Apple pobierze 27% prowizji za transakcje za pośrednictwem zewnętrznych systemów płatności
Apple pobierze 27% opłaty za transakcje dokonane przez zewnętrzne podmioty przetwarzające płatności. Sytuacja, która może spowodować, że wiele zębów się kuli.

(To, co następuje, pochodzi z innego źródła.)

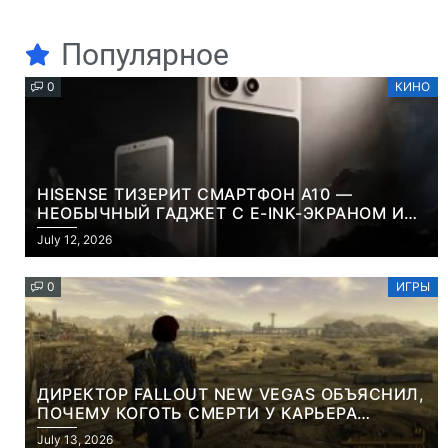
Популярное
0
КИНО
HISENSE ТИЗЕРИТ СМАРТФОН A10 —
НЕОБЫЧНЫЙ ГАДЖЕТ С E-INK-ЭКРАНОМ И
СЪЕМНОЙ LCD-ПАНЕЛЬЮ ДЛЯ ЦВЕТНОГО
July 12, 2026
КОНТЕНТА И СОЦСЕТЕЙ
0
ИГРЫ
ДИРЕКТОР FALLOUT NEW VEGAS ОБЪЯСНИЛ,
ПОЧЕМУ КОГОТЬ СМЕРТИ У КАРЬЕРА
НАМЕРЕННО СНОСИТ ВАМ ГОЛОВУ
July 13, 2026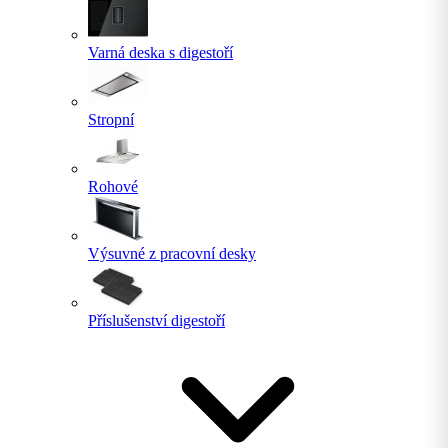
Varná deska s digestoří
Stropní
Rohové
Výsuvné z pracovní desky
Příslušenství digestoří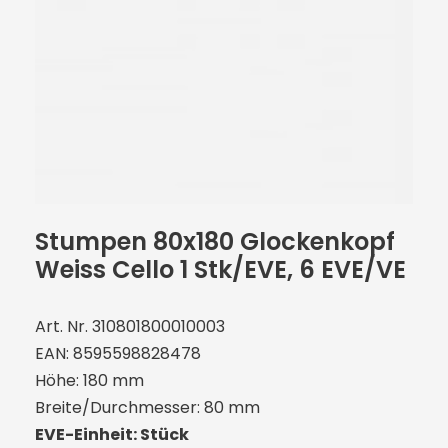
Stumpen 80x180 Glockenkopf
Weiss Cello 1 Stk/EVE, 6 EVE/VE
Art. Nr. 310801800010003
EAN: 8595598828478
Höhe: 180 mm
Breite/Durchmesser: 80 mm
EVE-Einheit: Stück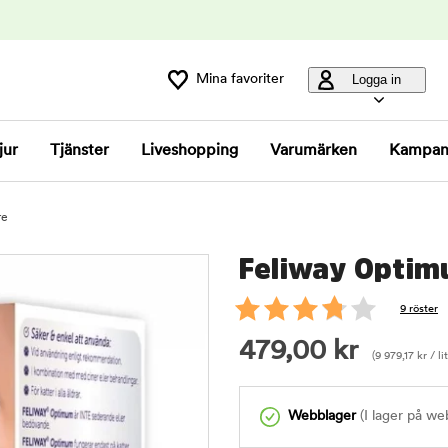
Mina favoriter
Logga in
jur
Tjänster
Liveshopping
Varumärken
Kampan
re
Feliway Optim
9 röster
479,00
kr
(
9 979,17
kr
/ li
Webblager
(I lager på we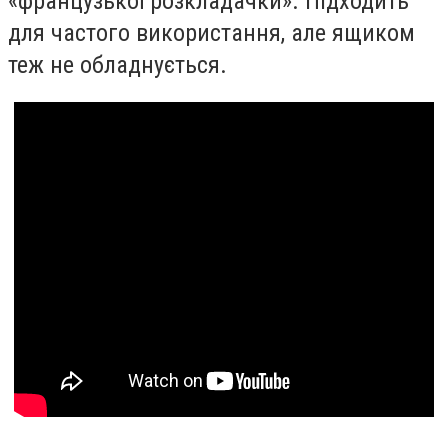
«французької розкладачки». Підходить
для частого використання, але ящиком
теж не обладнується.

Jak być może już wiesz, obecnie istnieje realne zapotrzebowanie ze strony rządów i/lub organów regulacyjnych na całym świecie, aby Apple zezwolił na alternatywne systemy płatności w swoim App Store. Ma to na celu zapewnienie, że programiści i wydawcy aplikacji i usług nie będą musieli unikać opłat Apple w wysokości około 30% od każdej sprzedaży aplikacji i innych transakcji w aplikacji.
Apple pobierze 27% od transakcji dokonywanych przez zewnętrzne systemy płatności.
To powiedziawszy, firma z Cupertino niedawno powiedziała, że nadal chce prowizji. Nie określiła wówczas wielkości tej komisji. Dzisiaj, według strony pomocy Apple, wygląda na to, że marka Apple zdecydowała się na pobieranie „zmniejszonej” prowizji. Zamiast więc płacić Apple 30%, programiści zapłacą „tylko” 27%.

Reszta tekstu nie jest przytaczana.